**TASK TO CARRY OUT:** Output the data below only from the line containing "घरेलू मैदानों पर" up to and including the line containing "ukrainska styrkorna nu kan nå rysk", exact and with the pictures left out.

DATA PROVIDED Block Start

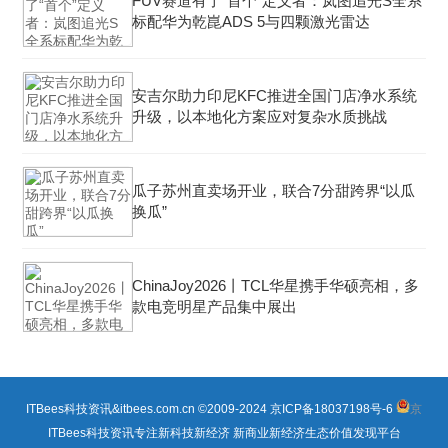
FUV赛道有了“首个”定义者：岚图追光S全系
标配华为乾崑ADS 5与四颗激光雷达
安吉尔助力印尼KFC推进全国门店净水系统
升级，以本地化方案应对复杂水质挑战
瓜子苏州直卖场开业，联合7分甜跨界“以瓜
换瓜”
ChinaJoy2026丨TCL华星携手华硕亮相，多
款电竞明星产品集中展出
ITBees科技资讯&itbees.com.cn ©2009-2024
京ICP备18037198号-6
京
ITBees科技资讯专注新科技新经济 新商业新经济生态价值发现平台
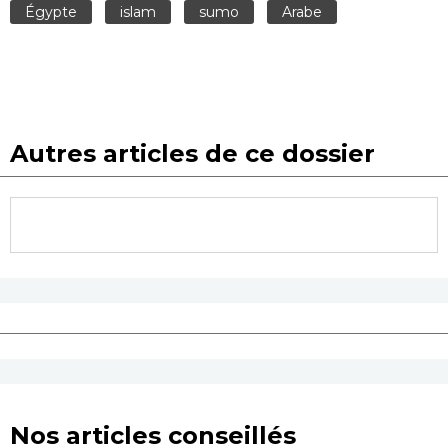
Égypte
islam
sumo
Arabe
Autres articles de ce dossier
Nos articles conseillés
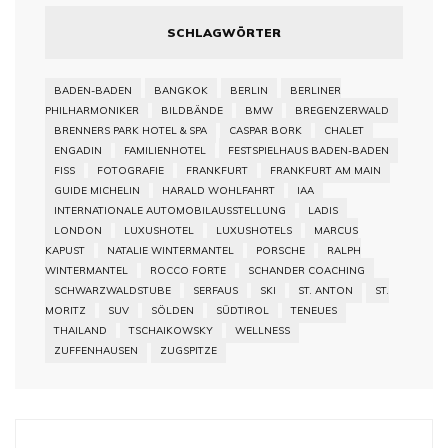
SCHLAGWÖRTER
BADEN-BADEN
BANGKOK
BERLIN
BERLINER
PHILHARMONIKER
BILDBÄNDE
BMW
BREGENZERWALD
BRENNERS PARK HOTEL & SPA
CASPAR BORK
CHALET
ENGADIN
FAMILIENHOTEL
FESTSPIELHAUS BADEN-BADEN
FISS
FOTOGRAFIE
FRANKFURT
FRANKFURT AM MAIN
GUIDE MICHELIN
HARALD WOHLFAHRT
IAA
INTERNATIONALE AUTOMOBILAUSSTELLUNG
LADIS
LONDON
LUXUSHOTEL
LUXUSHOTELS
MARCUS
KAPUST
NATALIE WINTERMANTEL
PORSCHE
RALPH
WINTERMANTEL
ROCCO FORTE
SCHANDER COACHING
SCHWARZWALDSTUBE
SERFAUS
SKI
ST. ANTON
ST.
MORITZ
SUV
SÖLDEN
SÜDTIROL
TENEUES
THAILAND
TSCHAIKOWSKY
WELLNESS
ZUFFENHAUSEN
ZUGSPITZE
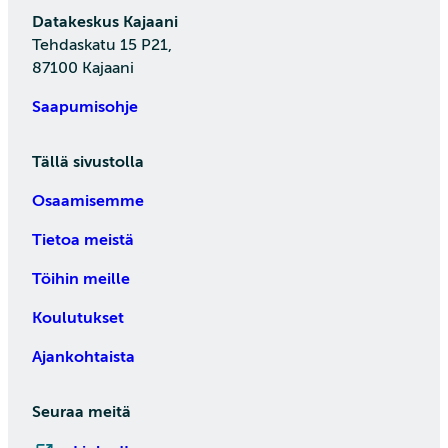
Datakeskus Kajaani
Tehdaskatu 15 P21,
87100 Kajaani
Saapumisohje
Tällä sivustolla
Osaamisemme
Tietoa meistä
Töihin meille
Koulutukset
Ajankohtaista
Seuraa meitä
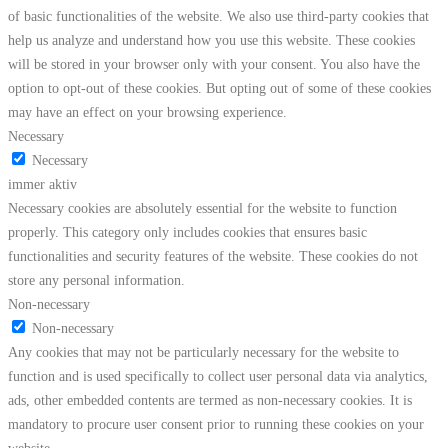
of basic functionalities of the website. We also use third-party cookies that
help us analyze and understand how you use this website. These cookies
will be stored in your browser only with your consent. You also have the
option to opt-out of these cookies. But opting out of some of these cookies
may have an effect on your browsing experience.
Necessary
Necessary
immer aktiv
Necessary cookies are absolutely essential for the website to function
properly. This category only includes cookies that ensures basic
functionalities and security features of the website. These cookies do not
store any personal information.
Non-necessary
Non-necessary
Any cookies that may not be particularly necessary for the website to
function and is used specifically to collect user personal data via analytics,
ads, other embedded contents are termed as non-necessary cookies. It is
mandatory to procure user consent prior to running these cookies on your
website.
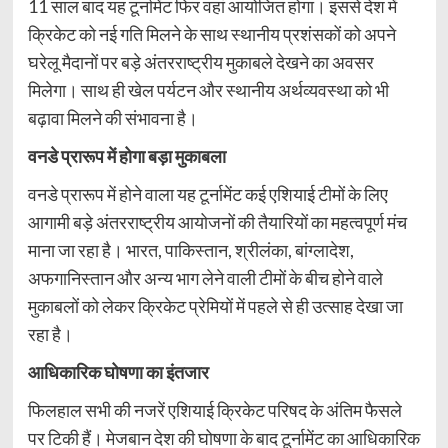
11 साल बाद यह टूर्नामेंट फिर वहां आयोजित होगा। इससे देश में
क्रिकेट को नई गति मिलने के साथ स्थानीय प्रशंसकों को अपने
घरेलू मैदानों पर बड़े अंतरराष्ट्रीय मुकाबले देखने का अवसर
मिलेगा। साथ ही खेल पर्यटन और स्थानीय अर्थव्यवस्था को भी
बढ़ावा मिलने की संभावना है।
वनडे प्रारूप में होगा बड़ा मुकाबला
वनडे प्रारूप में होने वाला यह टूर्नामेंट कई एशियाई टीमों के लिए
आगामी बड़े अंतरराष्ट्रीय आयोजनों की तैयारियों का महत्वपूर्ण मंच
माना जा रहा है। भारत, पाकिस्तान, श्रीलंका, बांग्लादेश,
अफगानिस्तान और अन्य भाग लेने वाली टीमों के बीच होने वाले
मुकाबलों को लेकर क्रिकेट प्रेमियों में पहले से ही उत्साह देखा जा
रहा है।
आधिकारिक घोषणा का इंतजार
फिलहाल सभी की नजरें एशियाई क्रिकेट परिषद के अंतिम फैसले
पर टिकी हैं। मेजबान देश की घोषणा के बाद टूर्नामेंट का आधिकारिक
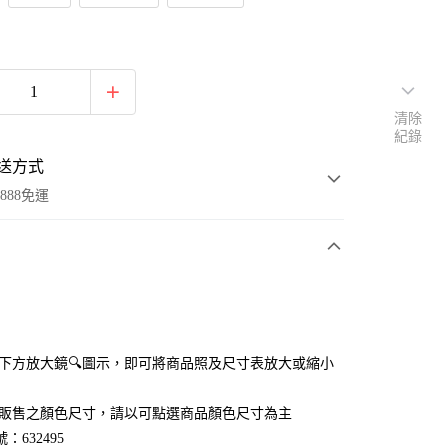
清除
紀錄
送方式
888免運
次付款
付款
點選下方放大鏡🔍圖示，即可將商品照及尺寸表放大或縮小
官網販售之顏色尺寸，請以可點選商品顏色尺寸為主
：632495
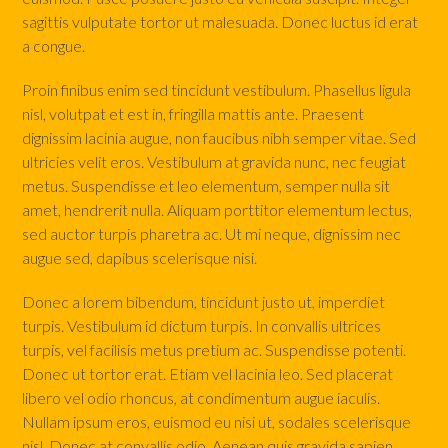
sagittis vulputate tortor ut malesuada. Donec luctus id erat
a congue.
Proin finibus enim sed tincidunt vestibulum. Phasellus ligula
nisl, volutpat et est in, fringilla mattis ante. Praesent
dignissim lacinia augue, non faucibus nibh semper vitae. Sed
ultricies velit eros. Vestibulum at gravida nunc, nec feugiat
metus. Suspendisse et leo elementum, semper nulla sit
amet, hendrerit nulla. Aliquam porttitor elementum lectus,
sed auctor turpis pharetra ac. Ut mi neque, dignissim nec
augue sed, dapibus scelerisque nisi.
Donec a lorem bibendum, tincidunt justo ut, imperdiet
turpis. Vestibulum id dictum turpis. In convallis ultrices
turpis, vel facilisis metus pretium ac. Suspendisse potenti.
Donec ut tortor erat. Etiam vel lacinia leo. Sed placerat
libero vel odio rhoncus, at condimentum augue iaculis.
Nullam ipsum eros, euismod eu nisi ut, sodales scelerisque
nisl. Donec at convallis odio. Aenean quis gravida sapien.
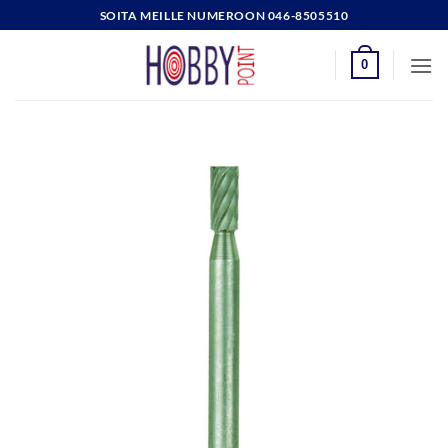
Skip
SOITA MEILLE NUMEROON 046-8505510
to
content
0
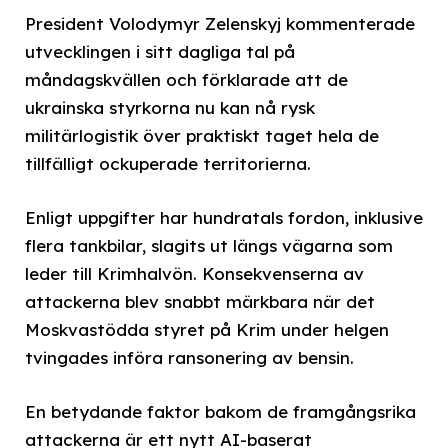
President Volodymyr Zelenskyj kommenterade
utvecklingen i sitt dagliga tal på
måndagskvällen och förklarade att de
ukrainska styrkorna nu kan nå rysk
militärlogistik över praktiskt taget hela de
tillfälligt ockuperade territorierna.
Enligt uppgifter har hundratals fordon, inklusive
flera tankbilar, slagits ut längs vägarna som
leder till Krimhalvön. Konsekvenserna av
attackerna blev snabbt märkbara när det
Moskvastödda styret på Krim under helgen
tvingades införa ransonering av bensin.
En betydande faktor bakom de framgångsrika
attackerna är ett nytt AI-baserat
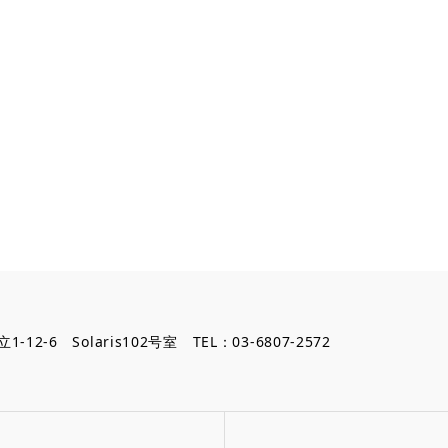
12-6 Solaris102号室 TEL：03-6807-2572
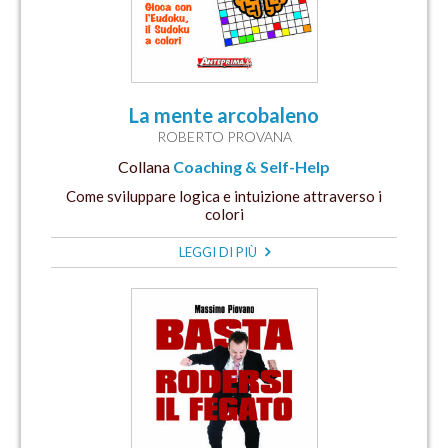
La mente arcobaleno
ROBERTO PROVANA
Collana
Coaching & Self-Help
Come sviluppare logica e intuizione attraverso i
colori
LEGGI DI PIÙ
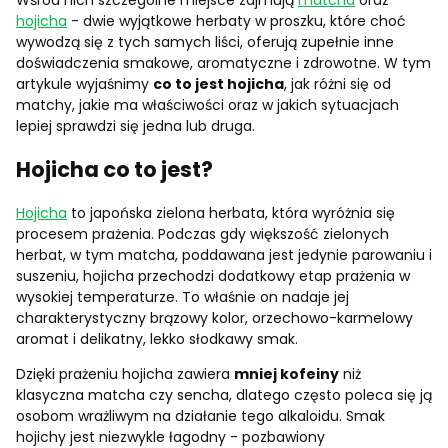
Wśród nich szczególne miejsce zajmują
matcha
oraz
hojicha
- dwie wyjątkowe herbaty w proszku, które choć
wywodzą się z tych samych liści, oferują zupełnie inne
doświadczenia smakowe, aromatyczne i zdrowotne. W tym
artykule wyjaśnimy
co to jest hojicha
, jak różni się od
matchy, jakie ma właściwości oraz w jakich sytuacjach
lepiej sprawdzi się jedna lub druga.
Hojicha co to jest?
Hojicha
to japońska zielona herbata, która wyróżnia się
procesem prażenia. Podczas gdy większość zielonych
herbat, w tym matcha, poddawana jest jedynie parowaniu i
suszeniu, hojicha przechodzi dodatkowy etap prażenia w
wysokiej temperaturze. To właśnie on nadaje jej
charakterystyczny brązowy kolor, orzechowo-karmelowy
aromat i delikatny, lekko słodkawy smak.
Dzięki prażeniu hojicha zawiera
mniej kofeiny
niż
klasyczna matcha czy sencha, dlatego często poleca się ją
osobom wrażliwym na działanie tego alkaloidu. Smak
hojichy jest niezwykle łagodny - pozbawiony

DATA PROVIDED Block End

**SOLVED EXERCISE:**
घरेलू मैदानों पर बड़े अंतरराष्ट्रीय मुकाबले देखने का अवसर
मिलेगा। साथ ही खेल पर्यटन और स्थानीय अर्थव्यवस्था को भी
बढ़ावा मिलने की संभावना है।
वनडे प्रारूप में होगा बड़ा मुकाबला
वनडे प्रारूप में होने वाला यह टूर्नामेंट कई एशियाई टीमों के लिए
आगामी बड़े अंतरराष्ट्रीय आयोजनों की तैयारियों का महत्वपूर्ण मंच
माना जा रहा है। भारत, पाकिस्तान, श्रीलंका, बांग्लादेश,
अफगानिस्तान और अन्य भाग लेने वाली टीमों के बीच होने वाले
मुकाबलों को लेकर क्रिकेट प्रेमियों में पहले से ही उत्साह देखा जा
रहा है।
आधिकारिक घोषणा का इंतजार
फिलहाल सभी की नजरें एशियाई क्रिकेट परिषद के अंतिम फैसले
पर टिकी हैं। मेजबान देश की घोषणा के बाद टूर्नामेंट का आधिकारिक
清除
紀錄
送方式
888免運
次付款
付款
點選下方放大鏡🔍圖示，即可將商品照及尺寸表放大或縮小
官網販售之顏色尺寸，請以可點選商品顏色尺寸為主
：632495
sagittis vulputate tortor ut malesuada. Donec luctus id erat
a congue.
Proin finibus enim sed tincidunt vestibulum. Phasellus ligula
nisl, volutpat et est in, fringilla mattis ante. Praesent
dignissim lacinia augue, non faucibus nibh semper vitae. Sed
ultricies velit eros. Vestibulum at gravida nunc, nec feugiat
metus. Suspendisse et leo elementum, semper nulla sit
amet, hendrerit nulla. Aliquam porttitor elementum lectus,
sed auctor turpis pharetra ac. Ut mi neque, dignissim nec
augue sed, dapibus scelerisque nisi.
Donec a lorem bibendum, tincidunt justo ut, imperdiet
turpis. Vestibulum id dictum turpis. In convallis ultrices
turpis, vel facilisis metus pretium ac. Suspendisse potenti.
Donec ut tortor erat. Etiam vel lacinia leo. Sed placerat
libero vel odio rhoncus, at condimentum augue iaculis.
Nullam ipsum eros, euismod eu nisi ut, sodales scelerisque
nisl. Donec at convallis odio. Aenean quis gravida sapien.
Skip
SOITA MEILLE NUMEROON 046-8505510
to
content
0
President Volodymyr Zelenskyj kommenterade
utvecklingen i sitt dagliga tal på
måndagskvällen och förklarade att de
ukrainska styrkorna nu kan nå rysk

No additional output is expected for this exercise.